No es que el migrante es necesario porque no viene gente sin estudios. A España viene gente, vienen médicos, vienen profesores, vienen electricistas. El migrante da igual si trabaja o no trabaja, es un ser humano.

Existe el derecho humano a moverse por el planeta libremente y más cuando estamos asumiendo que vivimos en un liberalismo global. Si hay libertad de capital, hay libertad de personas. Entonces, creo y ya para acabar que eh el que me he emocionado y todo, que el el antifascismo el el lo que queremos construir y creo que este es un muy buen paso, tenemos que aprender de otras experiencias antifascistas y de cómo viven la lucha internacional y por otra parte de verdad sentarnos y empezar a elaborar entre todos y todas un plan de vida que no solo nos atraiga a las personas de izquierda, sino que sea lo suficientemente humano para que la gente que no está de acuerdo con nosotras entienda que lo que nosotras proponemos es más justo y más acorde con la vida humana que quizá el el fascismo.

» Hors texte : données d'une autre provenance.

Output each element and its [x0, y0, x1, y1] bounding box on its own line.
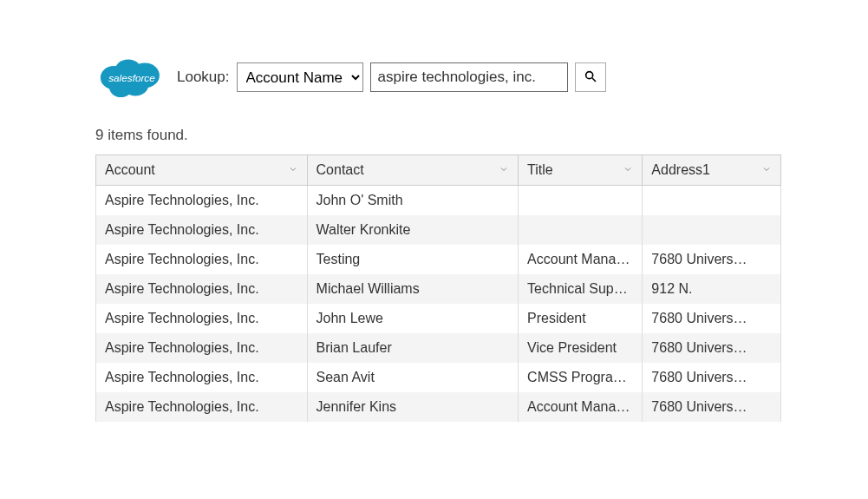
- cell-title: [519, 186, 643, 216]
- column-header-title[interactable]: Title: [519, 155, 643, 186]
- column-label: Contact: [317, 162, 364, 177]
- lookup-header: salesforce Lookup: Account Name: [95, 52, 781, 102]
- column-label: Title: [527, 162, 553, 177]
- column-label: Address1: [651, 162, 710, 177]
- chevron-down-icon: [623, 162, 633, 178]
- svg-point-5: [585, 71, 592, 78]
- table-row[interactable]: Aspire Technologies, Inc.Sean AvitCMSS P…: [96, 363, 781, 392]
- table-row[interactable]: Aspire Technologies, Inc.John O' Smith: [96, 186, 781, 216]
- table-row[interactable]: Aspire Technologies, Inc.Walter Kronkite: [96, 215, 781, 245]
- cell-address1: 912 N.: [643, 274, 781, 304]
- column-header-account[interactable]: Account: [96, 155, 308, 186]
- cell-title: Account Mana…: [519, 245, 643, 274]
- search-icon: [584, 69, 597, 86]
- lookup-label: Lookup:: [177, 69, 230, 86]
- cell-address1: [643, 186, 781, 216]
- cell-contact: Sean Avit: [307, 363, 519, 392]
- cell-account: Aspire Technologies, Inc.: [96, 245, 308, 274]
- cell-address1: 7680 Univers…: [643, 245, 781, 274]
- cell-account: Aspire Technologies, Inc.: [96, 363, 308, 392]
- search-button[interactable]: [575, 62, 606, 92]
- cell-account: Aspire Technologies, Inc.: [96, 333, 308, 363]
- cell-title: Account Mana…: [519, 392, 643, 422]
- cell-contact: Brian Laufer: [307, 333, 519, 363]
- cell-address1: 7680 Univers…: [643, 363, 781, 392]
- cell-contact: John Lewe: [307, 304, 519, 333]
- chevron-down-icon: [499, 162, 509, 178]
- cell-contact: Jennifer Kins: [307, 392, 519, 422]
- cell-address1: 7680 Univers…: [643, 304, 781, 333]
- cell-title: [519, 215, 643, 245]
- table-row[interactable]: Aspire Technologies, Inc.Michael William…: [96, 274, 781, 304]
- column-label: Account: [105, 162, 155, 177]
- cell-account: Aspire Technologies, Inc.: [96, 186, 308, 216]
- cell-address1: 7680 Univers…: [643, 392, 781, 422]
- chevron-down-icon: [288, 162, 298, 178]
- cell-title: President: [519, 304, 643, 333]
- cell-address1: [643, 215, 781, 245]
- column-header-contact[interactable]: Contact: [307, 155, 519, 186]
- cell-title: Technical Sup…: [519, 274, 643, 304]
- cell-contact: Testing: [307, 245, 519, 274]
- results-count: 9 items found.: [95, 127, 781, 144]
- chevron-down-icon: [761, 162, 772, 178]
- table-row[interactable]: Aspire Technologies, Inc.Jennifer KinsAc…: [96, 392, 781, 422]
- results-table: Account Contact Title: [95, 154, 781, 422]
- cell-contact: John O' Smith: [307, 186, 519, 216]
- table-row[interactable]: Aspire Technologies, Inc.TestingAccount …: [96, 245, 781, 274]
- lookup-field-select[interactable]: Account Name: [237, 62, 363, 92]
- cell-contact: Michael Williams: [307, 274, 519, 304]
- lookup-search-input[interactable]: [370, 62, 568, 92]
- salesforce-logo: salesforce: [95, 52, 168, 102]
- cell-account: Aspire Technologies, Inc.: [96, 274, 308, 304]
- column-header-address1[interactable]: Address1: [643, 155, 781, 186]
- cell-account: Aspire Technologies, Inc.: [96, 215, 308, 245]
- cell-address1: 7680 Univers…: [643, 333, 781, 363]
- table-row[interactable]: Aspire Technologies, Inc.John LewePresid…: [96, 304, 781, 333]
- cell-title: CMSS Progra…: [519, 363, 643, 392]
- cell-account: Aspire Technologies, Inc.: [96, 304, 308, 333]
- cell-account: Aspire Technologies, Inc.: [96, 392, 308, 422]
- cell-contact: Walter Kronkite: [307, 215, 519, 245]
- cell-title: Vice President: [519, 333, 643, 363]
- table-row[interactable]: Aspire Technologies, Inc.Brian LauferVic…: [96, 333, 781, 363]
- svg-line-6: [592, 78, 596, 82]
- salesforce-logo-text: salesforce: [108, 72, 155, 83]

Si vous avez applaudi, c'est que vous avez compris. J'ai pas besoin de euh Non, la question comment développer un antifascisme au niveau européen et international a dit que si elle avait la réponse, on serait probablement pas là et on aurait déjà gagné toutes les élections. Euh mais une des possibilités, c'est d'abord d'observer et d'apprendre ce qui se fait ailleurs et notamment en Amérique latine puisque'en Amérique latine, le mouvement antifasciste existe depuis de nombreuses années et a réussi à avoir une coordination internationale très intéressante.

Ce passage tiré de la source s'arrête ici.